§ WORK ORDER: Your output should be the lines below from the one holding "をおけば なお便利です。風雨がしのげて蚊" through the one holding "e peuple que", transcribed exactly, with no pictures.

BEGIN RECORD EXTRACTS

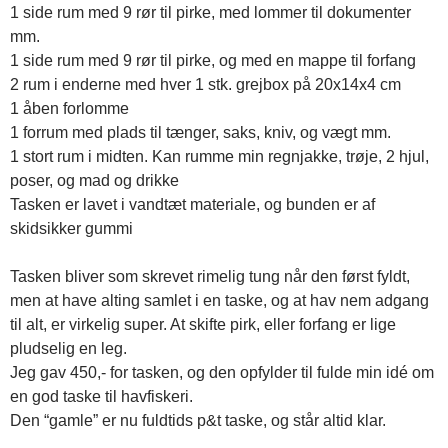
1 side rum med 9 rør til pirke, med lommer til dokumenter
mm.
1 side rum med 9 rør til pirke, og med en mappe til forfang
2 rum i enderne med hver 1 stk. grejbox på 20x14x4 cm
1 åben forlomme
1 forrum med plads til tænger, saks, kniv, og vægt mm.
1 stort rum i midten. Kan rumme min regnjakke, trøje, 2 hjul,
poser, og mad og drikke
Tasken er lavet i vandtæt materiale, og bunden er af
skidsikker gummi
Tasken bliver som skrevet rimelig tung når den først fyldt,
men at have alting samlet i en taske, og at hav nem adgang
til alt, er virkelig super. At skifte pirk, eller forfang er lige
pludselig en leg.
Jeg gav 450,- for tasken, og den opfylder til fulde min idé om
en god taske til havfiskeri.
Den “gamle” er nu fuldtids p&t taske, og står altid klar.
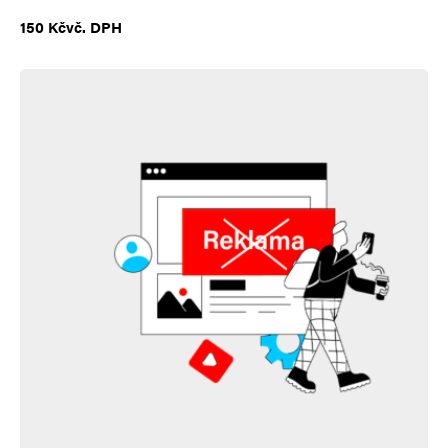
150
Kč
vč. DPH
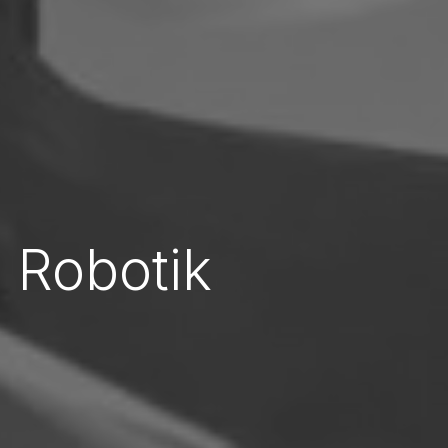
 Robotik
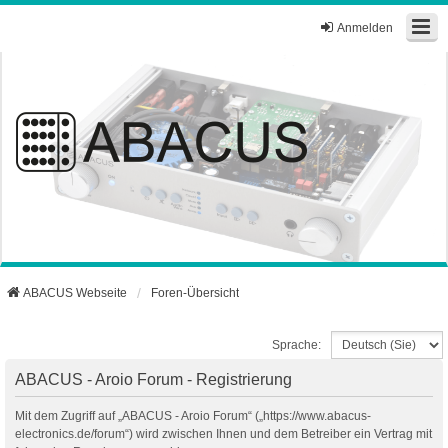
Anmelden
ABACUS Webseite
Foren-Übersicht
Sprache:
ABACUS - Aroio Forum - Registrierung
Mit dem Zugriff auf „ABACUS - Aroio Forum“ („https://www.abacus-
electronics.de/forum“) wird zwischen Ihnen und dem Betreiber ein Vertrag mit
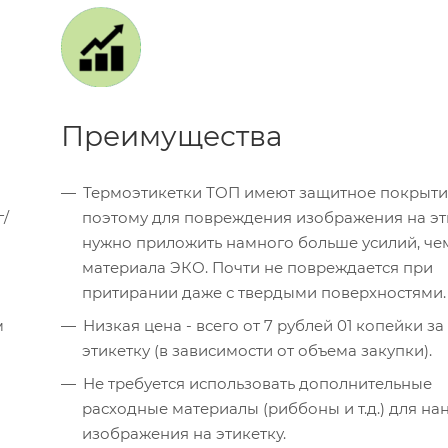
Преимущества
Термоэтикетки ТОП имеют защитное покрыти
г/
поэтому для повреждения изображения на эт
нужно приложить намного больше усилий, че
материала ЭКО. Почти не повреждается при
притирании даже с твердыми поверхностями.
м
Низкая цена - всего от 7 рублей 01 копейки за
этикетку (в зависимости от объема закупки).
Не требуется использовать дополнительные
расходные материалы (риббоны и т.д.) для на
изображения на этикетку.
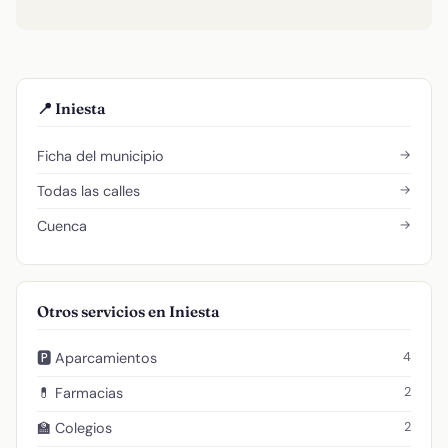
📍 Iniesta
→
Ficha del municipio
→
Todas las calles
→
Cuenca
Otros servicios en Iniesta
4
🅿️ Aparcamientos
2
💊 Farmacias
2
🏫 Colegios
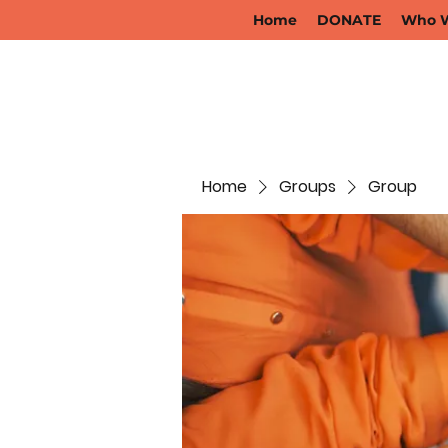
Home
DONATE
Who W
Home
Groups
Group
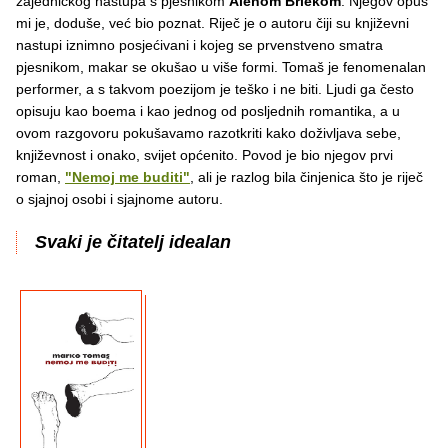
zajedničkog nastupa s pjesnikom
Alenom Brlekom
. Njegov opus
mi je, doduše, već bio poznat. Riječ je o autoru čiji su književni
nastupi iznimno posjećivani i kojeg se prvenstveno smatra
pjesnikom, makar se okušao u više formi. Tomaš je fenomenalan
performer, a s takvom poezijom je teško i ne biti. Ljudi ga često
opisuju kao boema i kao jednog od posljednih romantika, a u
ovom razgovoru pokušavamo razotkriti kako doživljava sebe,
književnost i onako, svijet općenito. Povod je bio njegov prvi
roman,
"Nemoj me buditi"
, ali je razlog bila činjenica što je riječ
o sjajnoj osobi i sjajnome autoru.
Svaki je čitatelj idealan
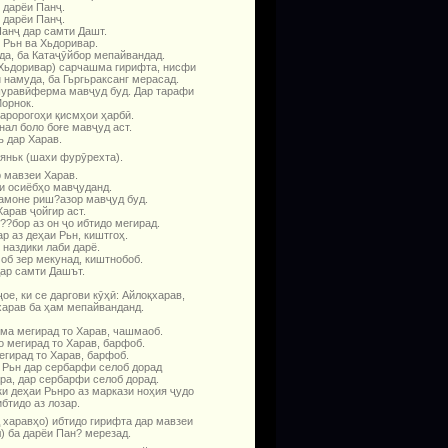
 дарёи Панҷ.
 дарёи Панҷ.
анҷ дар самти Дашт.
 Рьн ва Хьдоривар.
да, ба Катаҷӯйбор мепайвандад.
 Хьдоривар) сарчашма гирифта, нисфи
 намуда, ба Гьргьраксанг мерасад.
 шуравӣферма мавҷуд буд. Дар тарафи
орнок.
қаророгоҳи қисмҳои ҳарбӣ.
нал боло боғе мавҷуд аст.
 дар Харав.
яньк (шахи фурӯрехта).
р мавзеи Харав.
ки осиёбҳо мавҷуданд.
амоне риш?а­зор мавҷуд буд.
арав ҷойгир аст.
?бор аз он ҷо ибтидо мегирад.
р аз деҳаи Рьн, киштгоҳ.
наздики лаби дарё.
 об зер мекунад, киштнобоб.
ар самти Дашът.
ое, ки се даргови кӯҳӣ: Айлоқхарав,
арав ба ҳам мепайванданд.
ма мегирад то Харав, чашмаоб.
о мегирад то Харав, барфоб.
егирад то Харав, барфоб.
 Рьн дар сербарфи селоб дорад
ра, дар сербарфи селоб дорад.
ки деҳаи Рьнро аз маркази ноҳия ҷудо
бтидо аз лозар.
 харавҳо) ибтидо гирифта дар мавзеи
) ба дарёи Пан? мерезад.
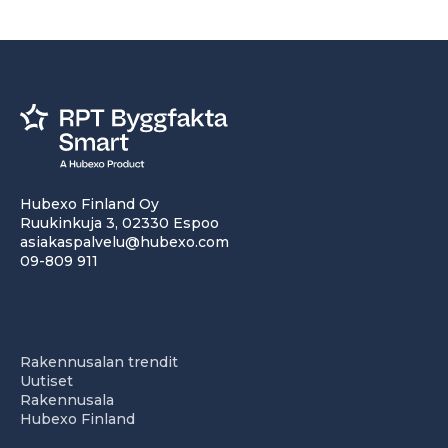
Hubexo Finland Oy
Ruukinkuja 3, 02330 Espoo
asiakaspalvelu@hubexo.com
09-809 911
Rakennusalan trendit
Uutiset
Rakennusala
Hubexo Finland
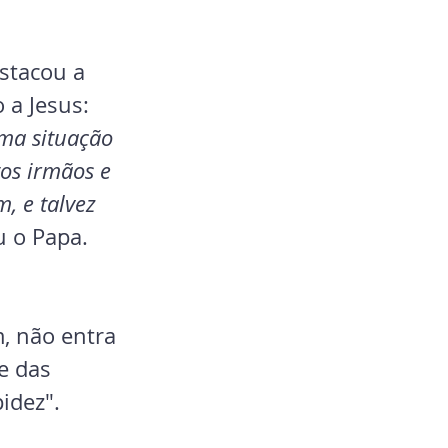
stacou a 
a Jesus: 
ma situação 
os irmãos e 
 e talvez 
u o Papa.
, não entra 
e das 
idez".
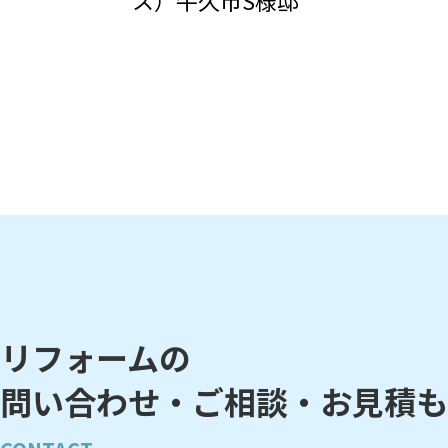
ス）牛久市S様邸
投
稿
の
ペ
ー
ジ
リフォームの
送
問い合わせ・ご相談・お見積も
り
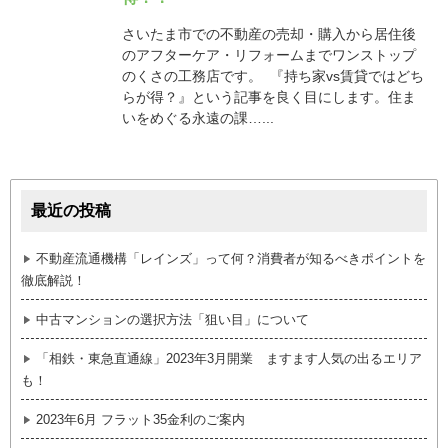
さいたま市での不動産の売却・購入から居住後
のアフターケア・リフォームまでワンストップ
のくさの工務店です。 『持ち家vs賃貸ではどち
らが得？』という記事を良く目にします。住ま
いをめぐる永遠の課…...
最近の投稿
不動産流通機構「レインズ」って何？消費者が知るべきポイントを
徹底解説！
中古マンションの選択方法「狙い目」について
「相鉄・東急直通線」2023年3月開業 ますます人気の出るエリア
も！
2023年6月 フラット35金利のご案内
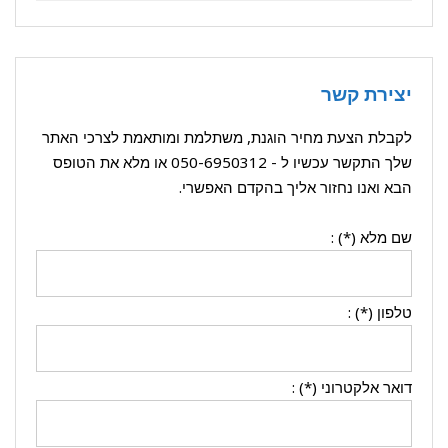
יצירת קשר
לקבלת הצעת מחיר הוגנת, משתלמת ומותאמת לצרכי האתר
שלך התקשר עכשיו ל -
050-6950312
או מלא את הטופס
הבא ואנו נחזור אליך בהקדם האפשרי.
שם מלא (*) :
טלפון (*) :
דואר אלקטרוני (*) :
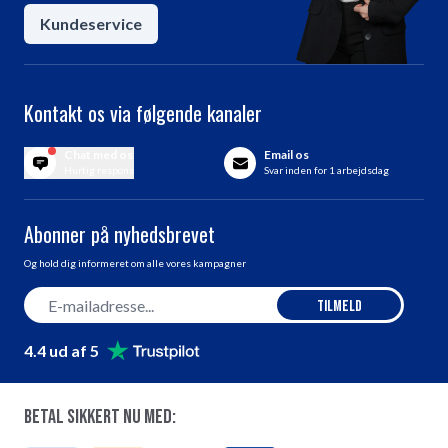
Kundeservice
Kontakt os via følgende kanaler
Chat med os
Email os
Hurtig respons
Svar inden for 1 arbejdsdag
Abonner på nyhedsbrevet
Og hold dig informeret om alle vores kampagner
E-mail adresse
Tilmeld
4.4 ud af 5
Betal sikkert nu med:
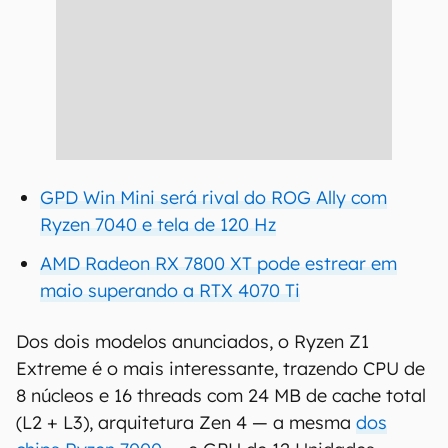
GPD Win Mini será rival do ROG Ally com
Ryzen 7040 e tela de 120 Hz
AMD Radeon RX 7800 XT pode estrear em
maio superando a RTX 4070 Ti
Dos dois modelos anunciados, o Ryzen Z1
Extreme é o mais interessante, trazendo CPU de
8 núcleos e 16 threads com 24 MB de cache total
(L2 + L3), arquitetura Zen 4 — a mesma
dos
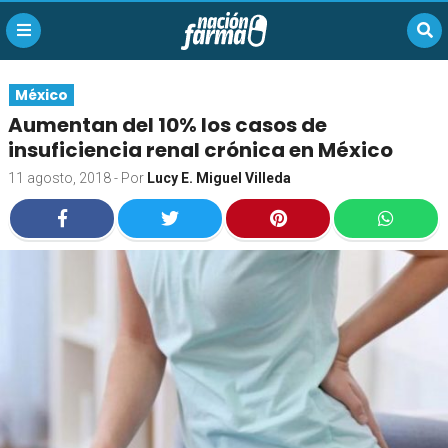
México
Aumentan del 10% los casos de
insuficiencia renal crónica en México
11 agosto, 2018
- Por
Lucy E. Miguel Villeda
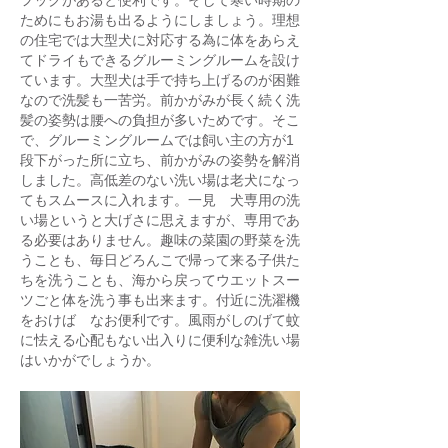
フックがあると便利です。そして寒い時期の
ためにもお湯も出るようにしましょう。理想
の住宅では大型犬に対応する為に体をあらえ
てドライもできるグルーミングルームを設け
ています。大型犬は手で持ち上げるのが困難
なので洗髪も一苦労。前かがみが長く続く洗
髪の姿勢は腰への負担が多いためです。そこ
で、グルーミングルームでは飼い主の方が1
段下がった所に立ち、前かがみの姿勢を解消
しました。高低差のない洗い場は老犬になっ
てもスムースに入れます。一見 犬専用の洗
い場というと大げさに思えますが、専用であ
る必要はありません。趣味の菜園の野菜を洗
うことも、毎日どろんこで帰って来る子供た
ちを洗うことも、海から戻ってウエットスー
ツごと体を洗う事も出来ます。付近に洗濯機
をおけば なお便利です。風雨がしのげて蚊
に怯える心配もない出入りに便利な雑洗い場
はいかがでしょうか。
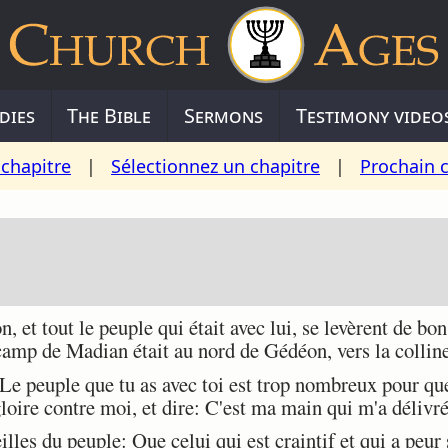
dies
The Bible
Sermons
Testimony video
chapitre
|
Sélectionnez un chapitre
|
Prochain 
 et tout le peuple qui était avec lui, se levèrent de bo
camp de Madian était au nord de Gédéon, vers la colline
e peuple que tu as avec toi est trop nombreux pour que
gloire contre moi, et dire: C'est ma main qui m'a délivré
les du peuple: Que celui qui est craintif et qui a peur 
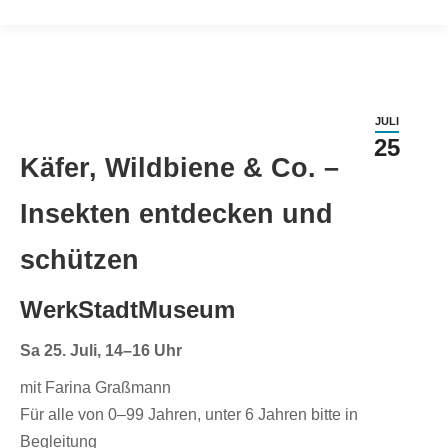
JULI
25
Käfer, Wildbiene & Co. –
Insekten entdecken und
schützen
WerkStadtMuseum
Sa 25. Juli, 14–16 Uhr
mit Farina Graßmann
Für alle von 0–99 Jahren, unter 6 Jahren bitte in
Begleitung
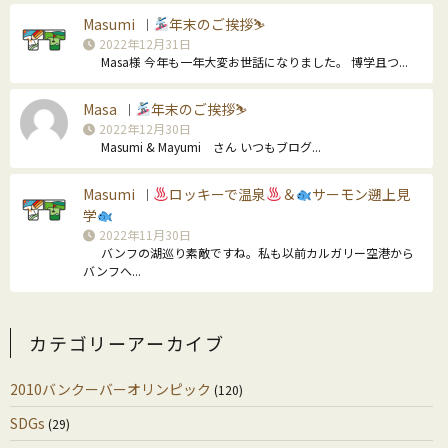
Masumi
年末のご挨拶⛷
｜
2022年12月31日
Masa様 今年も一年大変お世話になりました。 博学且つ...
Masa
年末のご挨拶⛷
｜
2022年12月30日
Masumi & Mayumi さん いつもブログ...
Masumi
ロッキーで温泉
＆
サーモン遡上見
｜
学
2022年11月30日
バンフの湖巡り素敵ですね。私も以前カルガリー空港から
バンフへ...
カテゴリーアーカイブ
2010バンクーバーオリンピック
(120)
SDGs
(29)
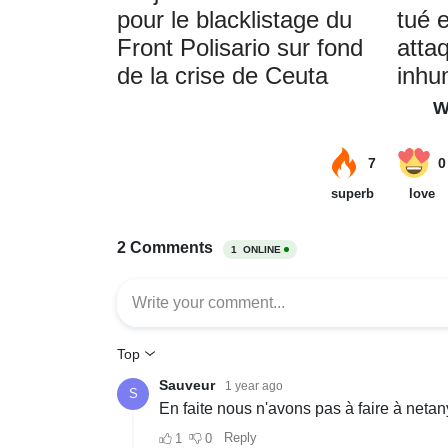
pour le blacklistage du
tué 
Front Polisario sur fond
attaq
de la crise de Ceuta
inh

END RECORD EXTRACTS

§ EXERCISE RESPONSE:
をおけば なお便利です。風雨がしのげて蚊
に怯える心配もない出入りに便利な雑洗い場
はいかがでしょうか。
dies
The Bible
Sermons
Testimony video
chapitre
|
Sélectionnez un chapitre
|
Prochain 
 et tout le peuple qui était avec lui, se levèrent de bo
camp de Madian était au nord de Gédéon, vers la colline
e peuple que tu as avec toi est trop nombreux pour que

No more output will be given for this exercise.